3. Mediastinal malignant lymphoma: It is the most common disease that is not suitable for surgical treatment. Mediastinal tumor is only a local manifestation of this highly malignant systemic disease. In the early stage, there are severe pressure symptoms of the trachea and superior vena cava. The symptoms are rapidly aggravated, and facial, neck, upper limb swelling, superficial lymphadenopathy and hepatosplenomegaly are common phenomena. X-ray shows a large nodular mass that grows rapidly around the trachea and bronchi, typical of one or both mediastinums. In some cases, there may be pleural effusions.

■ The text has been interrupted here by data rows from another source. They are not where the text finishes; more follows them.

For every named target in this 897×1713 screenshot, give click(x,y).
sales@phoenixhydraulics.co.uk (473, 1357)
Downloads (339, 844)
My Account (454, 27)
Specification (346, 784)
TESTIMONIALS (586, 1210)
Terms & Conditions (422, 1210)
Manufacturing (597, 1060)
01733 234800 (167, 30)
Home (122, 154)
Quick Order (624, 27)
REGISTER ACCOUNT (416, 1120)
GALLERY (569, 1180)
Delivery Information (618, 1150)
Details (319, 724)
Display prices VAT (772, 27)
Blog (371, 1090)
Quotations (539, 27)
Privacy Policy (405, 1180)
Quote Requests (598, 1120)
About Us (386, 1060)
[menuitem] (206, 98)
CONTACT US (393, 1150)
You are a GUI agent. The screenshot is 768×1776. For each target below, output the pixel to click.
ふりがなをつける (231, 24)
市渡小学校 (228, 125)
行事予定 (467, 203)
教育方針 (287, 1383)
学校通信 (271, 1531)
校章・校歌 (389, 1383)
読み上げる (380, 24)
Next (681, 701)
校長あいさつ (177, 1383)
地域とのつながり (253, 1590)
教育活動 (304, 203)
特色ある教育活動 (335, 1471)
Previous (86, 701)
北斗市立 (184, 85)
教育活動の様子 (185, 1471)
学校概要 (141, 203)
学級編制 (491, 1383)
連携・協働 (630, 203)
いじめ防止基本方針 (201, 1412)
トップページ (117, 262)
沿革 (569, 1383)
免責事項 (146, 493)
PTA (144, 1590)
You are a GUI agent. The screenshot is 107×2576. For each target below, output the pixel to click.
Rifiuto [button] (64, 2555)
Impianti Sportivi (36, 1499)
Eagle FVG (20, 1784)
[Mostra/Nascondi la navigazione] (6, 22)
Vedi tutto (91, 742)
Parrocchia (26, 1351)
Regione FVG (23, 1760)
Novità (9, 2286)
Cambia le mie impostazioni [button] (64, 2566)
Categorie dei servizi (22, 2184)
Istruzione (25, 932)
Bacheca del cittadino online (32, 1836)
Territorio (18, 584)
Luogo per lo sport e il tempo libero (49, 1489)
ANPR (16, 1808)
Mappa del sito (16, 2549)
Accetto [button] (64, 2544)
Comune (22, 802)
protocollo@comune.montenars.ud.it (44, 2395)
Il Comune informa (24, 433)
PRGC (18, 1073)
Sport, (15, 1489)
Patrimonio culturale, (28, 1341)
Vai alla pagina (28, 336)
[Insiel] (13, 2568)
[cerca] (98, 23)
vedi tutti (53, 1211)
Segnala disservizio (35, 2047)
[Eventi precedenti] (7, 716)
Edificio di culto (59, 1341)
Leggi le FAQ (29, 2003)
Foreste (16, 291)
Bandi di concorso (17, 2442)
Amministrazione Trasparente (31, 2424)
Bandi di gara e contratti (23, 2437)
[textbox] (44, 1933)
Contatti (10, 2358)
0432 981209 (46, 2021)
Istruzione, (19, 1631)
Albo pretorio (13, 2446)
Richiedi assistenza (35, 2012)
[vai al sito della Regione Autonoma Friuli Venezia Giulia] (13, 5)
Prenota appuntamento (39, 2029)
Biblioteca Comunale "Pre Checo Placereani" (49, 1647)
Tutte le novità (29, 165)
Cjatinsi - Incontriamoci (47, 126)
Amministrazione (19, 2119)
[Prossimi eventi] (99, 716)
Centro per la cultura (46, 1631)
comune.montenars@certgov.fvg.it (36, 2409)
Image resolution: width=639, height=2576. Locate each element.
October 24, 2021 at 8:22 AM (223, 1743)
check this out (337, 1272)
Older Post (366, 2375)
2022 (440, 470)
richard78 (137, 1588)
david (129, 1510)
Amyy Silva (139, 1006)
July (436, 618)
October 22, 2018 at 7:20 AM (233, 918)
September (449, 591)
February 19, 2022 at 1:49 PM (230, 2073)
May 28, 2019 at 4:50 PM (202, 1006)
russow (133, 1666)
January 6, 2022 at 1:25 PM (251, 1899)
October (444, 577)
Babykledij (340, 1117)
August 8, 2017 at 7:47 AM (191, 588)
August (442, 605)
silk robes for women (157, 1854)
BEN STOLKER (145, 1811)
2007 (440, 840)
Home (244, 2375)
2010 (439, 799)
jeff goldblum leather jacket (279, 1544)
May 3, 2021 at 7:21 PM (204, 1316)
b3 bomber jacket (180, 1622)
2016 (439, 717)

Small doses of radiation therapy and chemotherapy can quickly improve the symptoms, and the tumor shadows seen on X-rays are significantly reduced.

4. Mediastinal cysts: mainly anterior mediastinal cysts, more common thymic cysts and cystic lymphangioma, most patients are asymptomatic, the symptoms are mainly caused by increased effusion in the cyst, increased mass, the main basis for diagnosis Radiological examination, showing a thin, low-density space, a smooth and clear edge, semi-circular or circular, CT can determine the relationship between the lesion and the surrounding tissue and can show that the density of the capsule is close to water. However, sometimes it is confused with cystic teratoma. It is often impossible to confirm the diagnosis before surgery. The treatment is mainly to remove the cyst by surgery. It is easier to treat the cyst without obvious adhesion to the surrounding tissue.

5. Thoracic aortic aneurysm: Patients with aneurysms have typical symptoms and signs such as chest tremors and murmurs, tracheal traction, recurrent laryngeal nerve palsy and fluoroscopy with pulsatile masses, etc., which are less common because of The formation of mechanized thrombus in the tumor sac has neither murmur nor pulsation. The shadow of the common X-ray aneurysm cannot be separated from the aorta or the large brachiocephalic blood vessel. This finding has important diagnostic significance. The large blood vessels form an obtuse angle, and in the case of suspicious circumstances, a clear diagnosis of cardiac angiography should be performed.

6. Metastasis: In addition, metastatic lesions from the lungs, breast and cervix or other organs are not uncommon. Occasionally there may be isolated primary lesions of unknown origin, and even the source of metastatic lesions after surgical exploration and autopsy cannot. The diagnosis is diagnosed, so the diagnosis should be comprehensively considered.